Para o Subdefensor público-geral do Estado de Alagoas, Carlos Eduardo Monteiro, aderir ao acordo com a Braskem “é percorrer o longo caminho até a indenização de avião e não de carro”. Ele reconhece, no entanto, que há desconfiança por parte da população, mas que isso se deve principalmente ao fato de que nenhuma proposta individual foi apresentada pela empresa até o momento, então os moradores ainda não têm referência dos valores que a companhia está disposta a pagar, o que deve mudar nas próximas semanas.

Os moradores que estão saindo do local entregam as chaves à Braskem, recebem R$ 5 mil de auxílio-mudança e R$ 1 mil de auxílio-aluguel até que a proposta de indenização da empresa seja apresentada, após um período de negociação.

Apesar de considerar que o acordo foi um grande avanço para os moradores, Ricardo Moraes, presidente da comissão especial da OAB de Alagoas, diz que uma elevada judicialização dos casos é quase inevitável. “O problema não é simples de resolver. Entendo que o recurso disponibilizado pode não ser suficiente para cobrir toda a expectativa dos moradores que querem ser bem indenizados pelo dano material e pelo dano moral”, diz Moraes.

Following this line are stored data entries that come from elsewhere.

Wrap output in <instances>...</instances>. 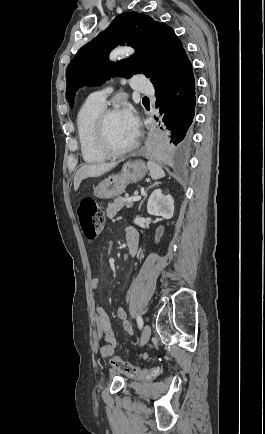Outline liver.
I'll use <instances>...</instances> for the list:
<instances>
[{"label":"liver","instance_id":"liver-1","mask_svg":"<svg viewBox=\"0 0 265 434\" xmlns=\"http://www.w3.org/2000/svg\"><path fill=\"white\" fill-rule=\"evenodd\" d=\"M118 162H110V164H103V162H99V164H91V166H82L77 170L74 176V190H78L82 180H86V178H98V176H103L112 168L117 166Z\"/></svg>","mask_w":265,"mask_h":434}]
</instances>
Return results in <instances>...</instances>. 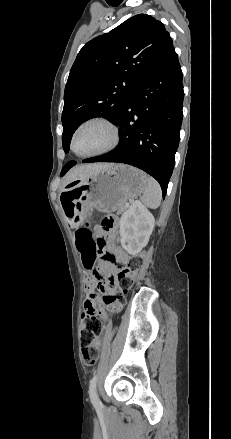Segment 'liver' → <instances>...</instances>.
<instances>
[{"label":"liver","mask_w":231,"mask_h":439,"mask_svg":"<svg viewBox=\"0 0 231 439\" xmlns=\"http://www.w3.org/2000/svg\"><path fill=\"white\" fill-rule=\"evenodd\" d=\"M112 163H93L86 165H77L70 169L64 176L62 187L66 186L72 181L78 179H86L91 175L98 173L108 167L113 166Z\"/></svg>","instance_id":"1"}]
</instances>
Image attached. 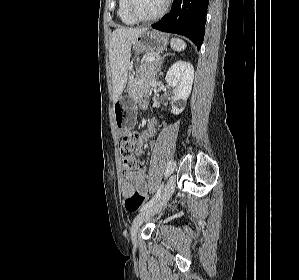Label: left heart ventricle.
I'll use <instances>...</instances> for the list:
<instances>
[{
    "instance_id": "1",
    "label": "left heart ventricle",
    "mask_w": 299,
    "mask_h": 280,
    "mask_svg": "<svg viewBox=\"0 0 299 280\" xmlns=\"http://www.w3.org/2000/svg\"><path fill=\"white\" fill-rule=\"evenodd\" d=\"M165 0H134V11L141 17H150L156 14Z\"/></svg>"
}]
</instances>
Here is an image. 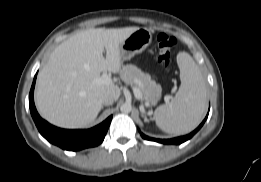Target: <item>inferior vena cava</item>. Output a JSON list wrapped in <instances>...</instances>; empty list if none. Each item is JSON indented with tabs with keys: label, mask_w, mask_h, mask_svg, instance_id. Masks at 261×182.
Returning a JSON list of instances; mask_svg holds the SVG:
<instances>
[{
	"label": "inferior vena cava",
	"mask_w": 261,
	"mask_h": 182,
	"mask_svg": "<svg viewBox=\"0 0 261 182\" xmlns=\"http://www.w3.org/2000/svg\"><path fill=\"white\" fill-rule=\"evenodd\" d=\"M101 102L104 104V105H112L113 102H114V98L113 96L109 95V94H106L104 95L102 98H101Z\"/></svg>",
	"instance_id": "1"
}]
</instances>
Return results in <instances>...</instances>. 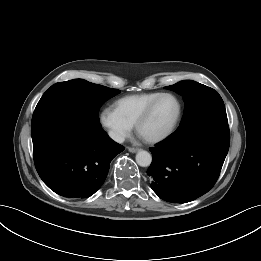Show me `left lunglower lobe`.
Listing matches in <instances>:
<instances>
[{
    "label": "left lung lower lobe",
    "instance_id": "0a47b994",
    "mask_svg": "<svg viewBox=\"0 0 261 261\" xmlns=\"http://www.w3.org/2000/svg\"><path fill=\"white\" fill-rule=\"evenodd\" d=\"M227 117L176 131L150 148L147 170L153 191L173 203L190 202L208 192L217 181L228 153Z\"/></svg>",
    "mask_w": 261,
    "mask_h": 261
}]
</instances>
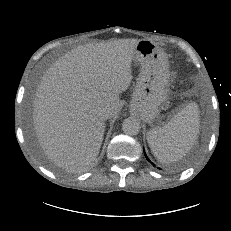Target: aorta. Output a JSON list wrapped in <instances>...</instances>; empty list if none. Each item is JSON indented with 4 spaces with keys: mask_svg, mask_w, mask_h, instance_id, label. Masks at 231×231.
Masks as SVG:
<instances>
[{
    "mask_svg": "<svg viewBox=\"0 0 231 231\" xmlns=\"http://www.w3.org/2000/svg\"><path fill=\"white\" fill-rule=\"evenodd\" d=\"M140 123L135 118H127L122 123V129L127 135H137L140 131Z\"/></svg>",
    "mask_w": 231,
    "mask_h": 231,
    "instance_id": "aorta-1",
    "label": "aorta"
}]
</instances>
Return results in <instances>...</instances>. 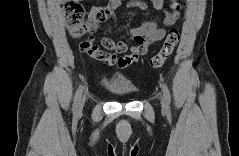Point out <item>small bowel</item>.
Instances as JSON below:
<instances>
[{"label": "small bowel", "mask_w": 239, "mask_h": 156, "mask_svg": "<svg viewBox=\"0 0 239 156\" xmlns=\"http://www.w3.org/2000/svg\"><path fill=\"white\" fill-rule=\"evenodd\" d=\"M121 4V0H109L104 6H96L91 9L89 20L93 24L94 32L99 31L97 14L103 11L105 13V19H113L115 17L116 10L121 6ZM164 4V0H152L153 8L156 10H162ZM168 6V9L164 11V27H159L155 21H147L139 26L131 28L129 36L125 40L116 42L106 36L102 37L101 44L109 52L128 53L116 61L119 68H126L136 63L139 56L145 54L151 44L159 42L165 37V27L174 25L178 20L181 11V5L178 1L170 0L168 2ZM128 7L144 10L146 6L143 2L132 1L128 4ZM130 41L134 42V44H130ZM92 47L93 51L88 52L89 54L103 59L106 63H113L115 57L112 53H103L98 51L94 42Z\"/></svg>", "instance_id": "1"}]
</instances>
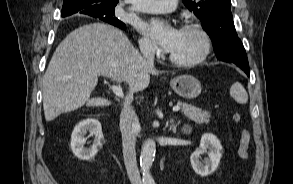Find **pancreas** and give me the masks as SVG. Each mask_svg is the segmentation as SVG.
Segmentation results:
<instances>
[{
    "label": "pancreas",
    "mask_w": 293,
    "mask_h": 184,
    "mask_svg": "<svg viewBox=\"0 0 293 184\" xmlns=\"http://www.w3.org/2000/svg\"><path fill=\"white\" fill-rule=\"evenodd\" d=\"M177 105L181 107L183 115L191 121L197 124L209 123L210 113L208 111H203L200 108L181 101H178Z\"/></svg>",
    "instance_id": "cf45deb5"
}]
</instances>
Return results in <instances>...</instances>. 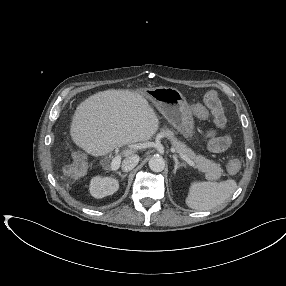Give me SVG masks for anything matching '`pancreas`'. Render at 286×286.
<instances>
[{
    "instance_id": "pancreas-1",
    "label": "pancreas",
    "mask_w": 286,
    "mask_h": 286,
    "mask_svg": "<svg viewBox=\"0 0 286 286\" xmlns=\"http://www.w3.org/2000/svg\"><path fill=\"white\" fill-rule=\"evenodd\" d=\"M160 134L171 141L172 147L176 150L177 153H182L186 155L188 158L194 160L196 168H198L199 171L205 173L206 179L217 180L220 178L222 174V169L219 164H216L212 160L206 159L202 155H196L184 143L178 141L171 130L162 129Z\"/></svg>"
}]
</instances>
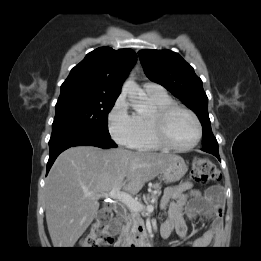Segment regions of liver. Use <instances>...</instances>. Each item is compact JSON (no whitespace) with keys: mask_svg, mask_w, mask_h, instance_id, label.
I'll return each instance as SVG.
<instances>
[{"mask_svg":"<svg viewBox=\"0 0 261 261\" xmlns=\"http://www.w3.org/2000/svg\"><path fill=\"white\" fill-rule=\"evenodd\" d=\"M176 155L76 146L54 162L45 185L48 231L55 248H72L95 218L99 195L113 188L137 194Z\"/></svg>","mask_w":261,"mask_h":261,"instance_id":"obj_1","label":"liver"}]
</instances>
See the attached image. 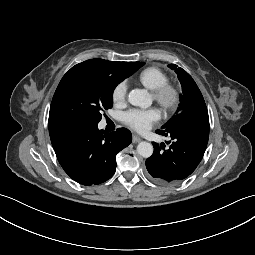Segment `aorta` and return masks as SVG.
Here are the masks:
<instances>
[{"instance_id":"1","label":"aorta","mask_w":255,"mask_h":255,"mask_svg":"<svg viewBox=\"0 0 255 255\" xmlns=\"http://www.w3.org/2000/svg\"><path fill=\"white\" fill-rule=\"evenodd\" d=\"M128 101L134 106L148 108L152 104V99L147 90L134 89L128 95ZM137 152L144 158H149L153 154V146L149 142L142 141L137 146Z\"/></svg>"}]
</instances>
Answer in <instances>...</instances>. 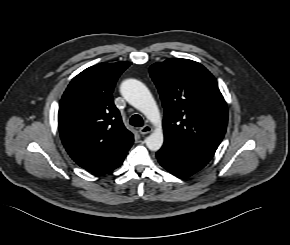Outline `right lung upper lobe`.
I'll return each mask as SVG.
<instances>
[{
	"instance_id": "1",
	"label": "right lung upper lobe",
	"mask_w": 290,
	"mask_h": 245,
	"mask_svg": "<svg viewBox=\"0 0 290 245\" xmlns=\"http://www.w3.org/2000/svg\"><path fill=\"white\" fill-rule=\"evenodd\" d=\"M130 62L100 63L72 79L59 105L58 129L70 157L97 174L119 167L133 144L112 92Z\"/></svg>"
}]
</instances>
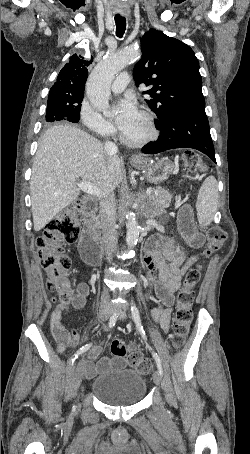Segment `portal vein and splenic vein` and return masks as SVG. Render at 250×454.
<instances>
[{"mask_svg":"<svg viewBox=\"0 0 250 454\" xmlns=\"http://www.w3.org/2000/svg\"><path fill=\"white\" fill-rule=\"evenodd\" d=\"M78 187L81 191H83L89 195L96 196V197L105 196V194H102L100 192V190L96 186H94L92 183H89L86 181H81L78 184Z\"/></svg>","mask_w":250,"mask_h":454,"instance_id":"portal-vein-and-splenic-vein-1","label":"portal vein and splenic vein"}]
</instances>
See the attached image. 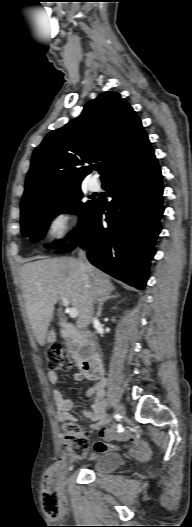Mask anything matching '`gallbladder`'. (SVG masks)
I'll return each mask as SVG.
<instances>
[{"mask_svg":"<svg viewBox=\"0 0 192 527\" xmlns=\"http://www.w3.org/2000/svg\"><path fill=\"white\" fill-rule=\"evenodd\" d=\"M63 318H60V321H62ZM48 343H53L56 341V333L54 330H51L49 333H48V336H47V340H46Z\"/></svg>","mask_w":192,"mask_h":527,"instance_id":"gallbladder-1","label":"gallbladder"}]
</instances>
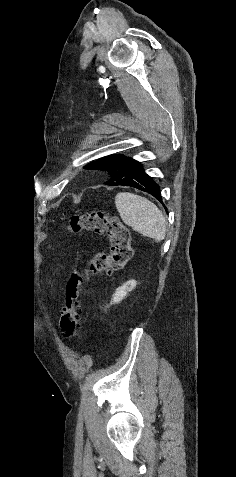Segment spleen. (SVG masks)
<instances>
[{
    "label": "spleen",
    "mask_w": 236,
    "mask_h": 477,
    "mask_svg": "<svg viewBox=\"0 0 236 477\" xmlns=\"http://www.w3.org/2000/svg\"><path fill=\"white\" fill-rule=\"evenodd\" d=\"M115 206L125 224L143 236L162 241L166 235V220L158 207L139 195L120 192L115 197Z\"/></svg>",
    "instance_id": "1"
}]
</instances>
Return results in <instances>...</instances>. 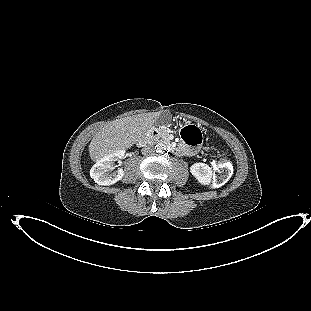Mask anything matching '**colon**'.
Listing matches in <instances>:
<instances>
[{
  "mask_svg": "<svg viewBox=\"0 0 311 311\" xmlns=\"http://www.w3.org/2000/svg\"><path fill=\"white\" fill-rule=\"evenodd\" d=\"M182 137L190 145L199 144L201 140L200 133L195 132L191 126H186L182 129ZM212 167L214 171L213 184L215 185L224 184L232 174V164L225 156L214 159Z\"/></svg>",
  "mask_w": 311,
  "mask_h": 311,
  "instance_id": "1",
  "label": "colon"
}]
</instances>
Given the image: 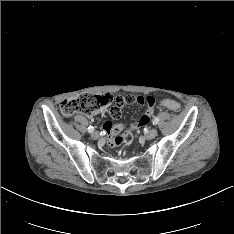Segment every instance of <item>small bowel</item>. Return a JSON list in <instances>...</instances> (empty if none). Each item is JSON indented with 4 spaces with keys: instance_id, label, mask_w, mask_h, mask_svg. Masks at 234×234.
I'll list each match as a JSON object with an SVG mask.
<instances>
[{
    "instance_id": "obj_1",
    "label": "small bowel",
    "mask_w": 234,
    "mask_h": 234,
    "mask_svg": "<svg viewBox=\"0 0 234 234\" xmlns=\"http://www.w3.org/2000/svg\"><path fill=\"white\" fill-rule=\"evenodd\" d=\"M155 102L156 99L153 96L123 94L117 98L116 103H111L109 105L108 114L112 115L113 120L119 121L122 118L120 112H122L123 106L128 104H147L148 109L134 125L135 128L141 127L149 123L150 118L153 115V106ZM103 127L108 134L107 142L110 146H117L125 139V137L121 135L124 127L122 122H106Z\"/></svg>"
}]
</instances>
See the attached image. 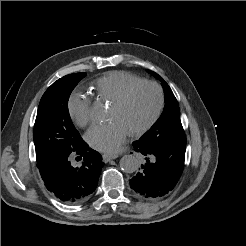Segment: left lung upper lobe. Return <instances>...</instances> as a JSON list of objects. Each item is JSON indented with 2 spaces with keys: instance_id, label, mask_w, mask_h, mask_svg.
<instances>
[{
  "instance_id": "1",
  "label": "left lung upper lobe",
  "mask_w": 246,
  "mask_h": 246,
  "mask_svg": "<svg viewBox=\"0 0 246 246\" xmlns=\"http://www.w3.org/2000/svg\"><path fill=\"white\" fill-rule=\"evenodd\" d=\"M152 74L161 81L165 92V108L160 118L139 140L145 144L186 145V136L180 120L178 102L169 85L157 73Z\"/></svg>"
}]
</instances>
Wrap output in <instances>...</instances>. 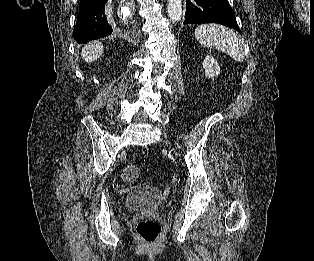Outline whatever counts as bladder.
I'll return each mask as SVG.
<instances>
[{
	"label": "bladder",
	"mask_w": 314,
	"mask_h": 261,
	"mask_svg": "<svg viewBox=\"0 0 314 261\" xmlns=\"http://www.w3.org/2000/svg\"><path fill=\"white\" fill-rule=\"evenodd\" d=\"M161 194L156 186H134L127 194L126 206L130 210H155L160 206Z\"/></svg>",
	"instance_id": "bladder-1"
}]
</instances>
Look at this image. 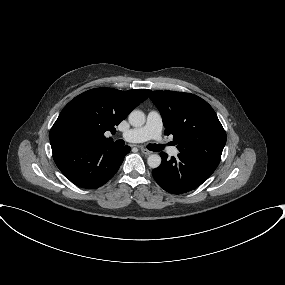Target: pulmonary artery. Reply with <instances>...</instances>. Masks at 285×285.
Segmentation results:
<instances>
[{
    "label": "pulmonary artery",
    "instance_id": "pulmonary-artery-1",
    "mask_svg": "<svg viewBox=\"0 0 285 285\" xmlns=\"http://www.w3.org/2000/svg\"><path fill=\"white\" fill-rule=\"evenodd\" d=\"M162 128L163 122L160 113L156 110H151L143 126L126 130L120 136L125 141L132 143H140L149 139L160 140ZM168 152L171 156H177L179 150L176 147H171Z\"/></svg>",
    "mask_w": 285,
    "mask_h": 285
}]
</instances>
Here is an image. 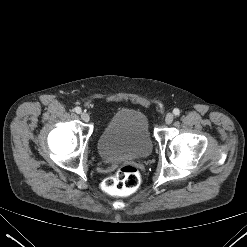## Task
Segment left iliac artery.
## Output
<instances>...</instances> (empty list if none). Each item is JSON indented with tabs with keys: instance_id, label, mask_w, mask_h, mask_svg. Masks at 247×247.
Returning <instances> with one entry per match:
<instances>
[{
	"instance_id": "1",
	"label": "left iliac artery",
	"mask_w": 247,
	"mask_h": 247,
	"mask_svg": "<svg viewBox=\"0 0 247 247\" xmlns=\"http://www.w3.org/2000/svg\"><path fill=\"white\" fill-rule=\"evenodd\" d=\"M173 114H174L175 116L180 115V110H179L178 108H175V109L173 110Z\"/></svg>"
}]
</instances>
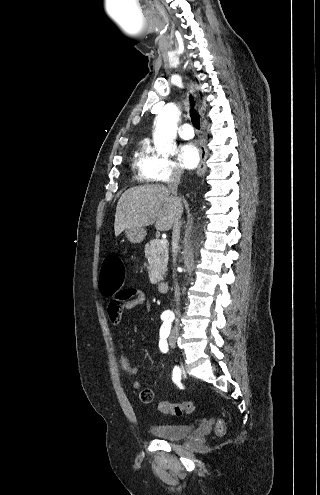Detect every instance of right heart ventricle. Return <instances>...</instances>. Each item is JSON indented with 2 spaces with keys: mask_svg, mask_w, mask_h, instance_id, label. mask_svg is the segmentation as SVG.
Segmentation results:
<instances>
[{
  "mask_svg": "<svg viewBox=\"0 0 320 495\" xmlns=\"http://www.w3.org/2000/svg\"><path fill=\"white\" fill-rule=\"evenodd\" d=\"M149 154L146 147L141 146L137 149L133 158V167L136 170L138 177L142 181L149 179L148 170Z\"/></svg>",
  "mask_w": 320,
  "mask_h": 495,
  "instance_id": "obj_1",
  "label": "right heart ventricle"
}]
</instances>
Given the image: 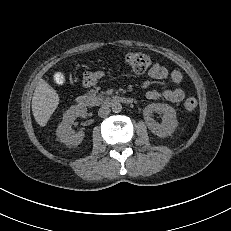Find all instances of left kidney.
<instances>
[{
    "instance_id": "5707ae66",
    "label": "left kidney",
    "mask_w": 231,
    "mask_h": 231,
    "mask_svg": "<svg viewBox=\"0 0 231 231\" xmlns=\"http://www.w3.org/2000/svg\"><path fill=\"white\" fill-rule=\"evenodd\" d=\"M158 112L163 114L162 123H157L152 118V113ZM145 123L152 133L159 137L170 136L178 126L176 111L168 104L152 103L147 105L143 110Z\"/></svg>"
}]
</instances>
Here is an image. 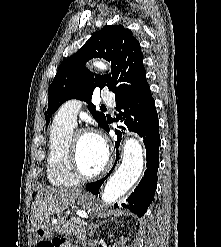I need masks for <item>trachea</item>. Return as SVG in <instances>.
<instances>
[{"label": "trachea", "mask_w": 221, "mask_h": 247, "mask_svg": "<svg viewBox=\"0 0 221 247\" xmlns=\"http://www.w3.org/2000/svg\"><path fill=\"white\" fill-rule=\"evenodd\" d=\"M101 108H102V109H106V106H105V105H102Z\"/></svg>", "instance_id": "trachea-1"}]
</instances>
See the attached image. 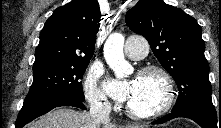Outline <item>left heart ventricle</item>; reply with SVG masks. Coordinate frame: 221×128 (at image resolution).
<instances>
[{"instance_id": "left-heart-ventricle-1", "label": "left heart ventricle", "mask_w": 221, "mask_h": 128, "mask_svg": "<svg viewBox=\"0 0 221 128\" xmlns=\"http://www.w3.org/2000/svg\"><path fill=\"white\" fill-rule=\"evenodd\" d=\"M163 85L159 77L147 75L137 79L136 89L127 104L136 111L152 108L154 103L162 98Z\"/></svg>"}]
</instances>
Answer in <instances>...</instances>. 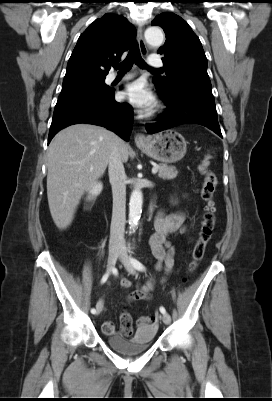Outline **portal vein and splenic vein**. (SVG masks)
<instances>
[{"instance_id":"18ae733b","label":"portal vein and splenic vein","mask_w":272,"mask_h":401,"mask_svg":"<svg viewBox=\"0 0 272 401\" xmlns=\"http://www.w3.org/2000/svg\"><path fill=\"white\" fill-rule=\"evenodd\" d=\"M157 171H158V168H157V167H153V168H152V173H153V174H156Z\"/></svg>"}]
</instances>
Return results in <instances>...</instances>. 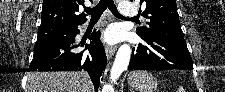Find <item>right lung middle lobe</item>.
Here are the masks:
<instances>
[{
    "instance_id": "dd1d6c3e",
    "label": "right lung middle lobe",
    "mask_w": 225,
    "mask_h": 92,
    "mask_svg": "<svg viewBox=\"0 0 225 92\" xmlns=\"http://www.w3.org/2000/svg\"><path fill=\"white\" fill-rule=\"evenodd\" d=\"M76 27L72 26H45L38 28V36L35 44H41L48 41L66 39L73 34Z\"/></svg>"
}]
</instances>
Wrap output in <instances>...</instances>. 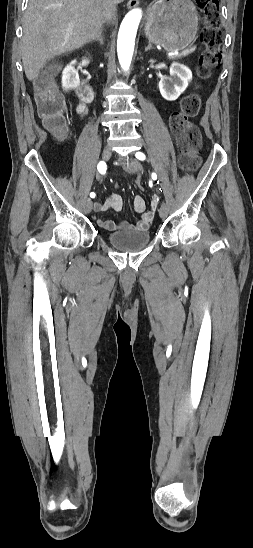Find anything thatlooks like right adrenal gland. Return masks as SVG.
I'll return each mask as SVG.
<instances>
[{"instance_id":"right-adrenal-gland-1","label":"right adrenal gland","mask_w":253,"mask_h":548,"mask_svg":"<svg viewBox=\"0 0 253 548\" xmlns=\"http://www.w3.org/2000/svg\"><path fill=\"white\" fill-rule=\"evenodd\" d=\"M102 32H103V31H102V29H101L100 32L98 33V35H97L94 39H92L91 42H93V41H99V43L103 45L104 41H103Z\"/></svg>"}]
</instances>
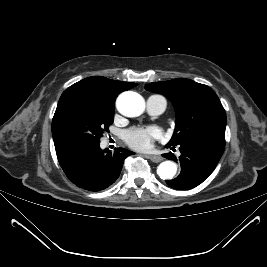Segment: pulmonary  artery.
<instances>
[{
    "instance_id": "e3ab8cb5",
    "label": "pulmonary artery",
    "mask_w": 267,
    "mask_h": 267,
    "mask_svg": "<svg viewBox=\"0 0 267 267\" xmlns=\"http://www.w3.org/2000/svg\"><path fill=\"white\" fill-rule=\"evenodd\" d=\"M146 106L151 115H159L165 111L167 101L161 95H151L147 98Z\"/></svg>"
}]
</instances>
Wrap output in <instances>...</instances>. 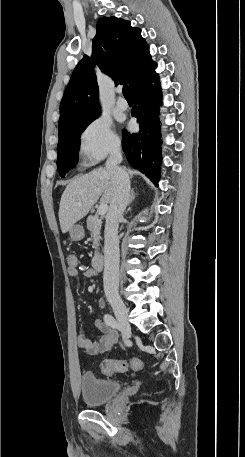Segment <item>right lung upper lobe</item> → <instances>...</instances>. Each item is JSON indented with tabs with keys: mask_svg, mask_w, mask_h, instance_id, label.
Here are the masks:
<instances>
[{
	"mask_svg": "<svg viewBox=\"0 0 245 457\" xmlns=\"http://www.w3.org/2000/svg\"><path fill=\"white\" fill-rule=\"evenodd\" d=\"M95 64L115 82L128 83L130 89L153 74L156 67L140 29L131 27L130 21L115 17L99 19L92 42V57L84 55L65 89L59 128L100 111Z\"/></svg>",
	"mask_w": 245,
	"mask_h": 457,
	"instance_id": "cb5924a9",
	"label": "right lung upper lobe"
}]
</instances>
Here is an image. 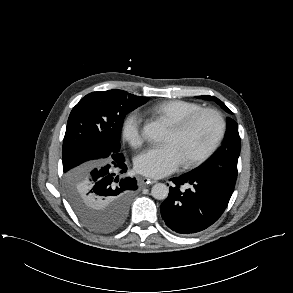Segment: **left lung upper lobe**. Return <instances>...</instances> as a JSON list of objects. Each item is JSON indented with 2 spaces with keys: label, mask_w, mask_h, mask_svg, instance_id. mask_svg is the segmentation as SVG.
<instances>
[{
  "label": "left lung upper lobe",
  "mask_w": 293,
  "mask_h": 293,
  "mask_svg": "<svg viewBox=\"0 0 293 293\" xmlns=\"http://www.w3.org/2000/svg\"><path fill=\"white\" fill-rule=\"evenodd\" d=\"M207 100H214L225 111L232 113L226 105L214 96H200ZM240 155V136L238 125L231 118H227V132L222 147L203 165L193 170L201 175L219 177L235 185L237 179V162Z\"/></svg>",
  "instance_id": "1"
}]
</instances>
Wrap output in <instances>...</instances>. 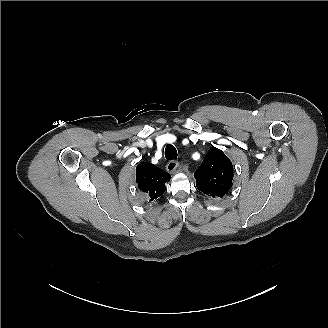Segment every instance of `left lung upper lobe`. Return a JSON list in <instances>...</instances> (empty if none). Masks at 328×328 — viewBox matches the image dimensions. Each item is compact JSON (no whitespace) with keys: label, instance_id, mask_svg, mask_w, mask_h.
Listing matches in <instances>:
<instances>
[{"label":"left lung upper lobe","instance_id":"1","mask_svg":"<svg viewBox=\"0 0 328 328\" xmlns=\"http://www.w3.org/2000/svg\"><path fill=\"white\" fill-rule=\"evenodd\" d=\"M194 176L201 192L213 198H222L232 187L233 166L223 151L213 147Z\"/></svg>","mask_w":328,"mask_h":328}]
</instances>
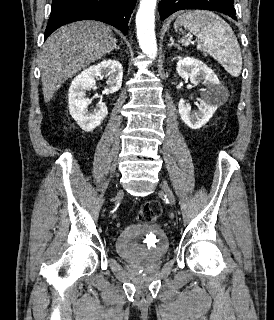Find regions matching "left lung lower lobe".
<instances>
[{"label":"left lung lower lobe","instance_id":"1","mask_svg":"<svg viewBox=\"0 0 274 320\" xmlns=\"http://www.w3.org/2000/svg\"><path fill=\"white\" fill-rule=\"evenodd\" d=\"M161 20L183 9H204L218 11L237 20L233 0H160L158 5Z\"/></svg>","mask_w":274,"mask_h":320}]
</instances>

Dono de um grande estabelecimento comercial em Pinheiro, Gustavo Martins, 36 anos, diz que está disposto a fechar um acordo com a Braskem, pois “não tem mais forças emocionais para lutar”, mas que vai cobrar por cada funcionário seu que demitir para fechar seu negócio.

No último ano, o empresário demitiu 32 dos 50 funcionários da sua loja, pois o movimento caiu pela metade. “Minha família está brigando por conta dos negócios, meu pai infartou. Perco o sono pensando em segurança nesse bairro cada vez mais desabitado. Quanto vale isso?”, afirma Martins.